Nesse momento mirou fundo na íris dela, percebendo ainda mais cores dentro do seu olhar. Ela respondeu passando a mão em seu rosto:

- Sim. Momentos assim tem valor pra mim, como já tivemos. Mas você se confundiu dentro de si, em seus próprios sentimentos. Precisa se conhecer, aceitar, saber o que quer primeiro.

- Finge que se preocupa, que quer alguma coisa. Mas foge, observa de longe, parece até que posso te fazer mal. Busca o tudo em sí próprio, zela pela liberdade de ser quem é. Entrega-se aos dias, um de cada vez, tornando-o parte de sua construção, e não me deixa fazer parte de nada.

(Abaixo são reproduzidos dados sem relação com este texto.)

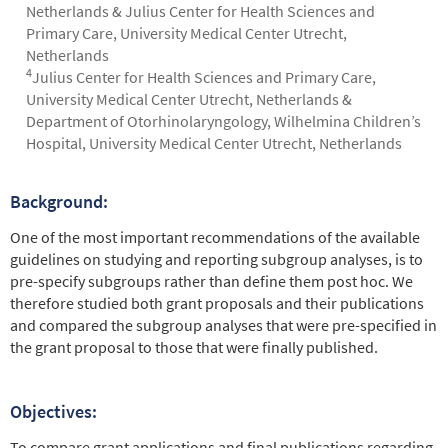
Netherlands & Julius Center for Health Sciences and
Primary Care, University Medical Center Utrecht,
Netherlands
4
Julius Center for Health Sciences and Primary Care,
University Medical Center Utrecht, Netherlands &
Department of Otorhinolaryngology, Wilhelmina Children’s
Hospital, University Medical Center Utrecht, Netherlands
Background:
Abstract
One of the most important recommendations of the available
guidelines on studying and reporting subgroup analyses, is to
pre-specify subgroups rather than define them post hoc. We
therefore studied both grant proposals and their publications
and compared the subgroup analyses that were pre-specified in
the grant proposal to those that were finally published.
Objectives:
To compare grant applications and final publications regarding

- Talvez seja esse o segredo da vida, dedicar cada dia a nosso favor. E no final teremos uma vida inteira de dedicação ao autoconhecimento... Prazeres passionais? Já vivi todos, já sofri todos... Mais do que você certamente. Afinal são dez anos de diferença entre nós

- Ja conheço teus trejeitos. Sei que não precisa de amor quando está em boa fase. Prefere amar-se do que ser amada. Julga a vida como ela é. Tende a ser fria nas horas certas. Pensa primeiro em sí. Seu coração está em constante transformação, transpirando uma luz que pode ofuscar a visão, e até cegar quem se aproximar demais.

- Enxergar além dos olhos não é uma tarefa fácil, é preciso muita prática. Em você enxerguei potencial, mas não está pronto ainda para dar o que eu quero.

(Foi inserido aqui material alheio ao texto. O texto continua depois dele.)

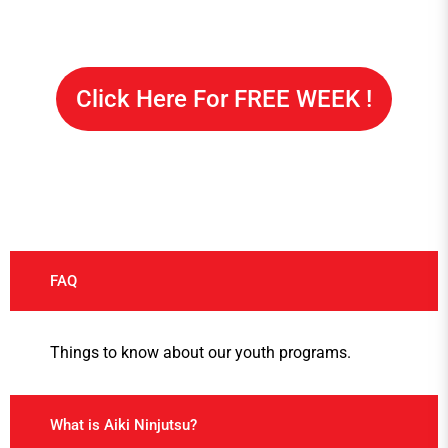
Click Here For FREE WEEK !
FAQ
Things to know about our youth programs.
What is Aiki Ninjutsu?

Nesse momento ela molhou os lábios com água, desfrutando de suas virtudes inconscientes, valorizando sua sensualidade intrínseca, mostrando que é difícil viver. Bernardo sentindo -se desiludido, pasmo, obsoleto, antiquado, imaturo, idiota, descrente e sozinho, ainda ponderou:

- Com esses cabelos negros que refletem como prisma, tu consegue tudo que quer. Carimbando a vida das pessoas sem aviso prévio. Extinguindo esperanças de te conquistar. Mostrando que a vida é muito mais escorregadia do que parece.

Alice não precisava dizer mais nada, estava suprema, linda, inteira, plena, sóbria, decidida e livre, disse apenas, "com certeza".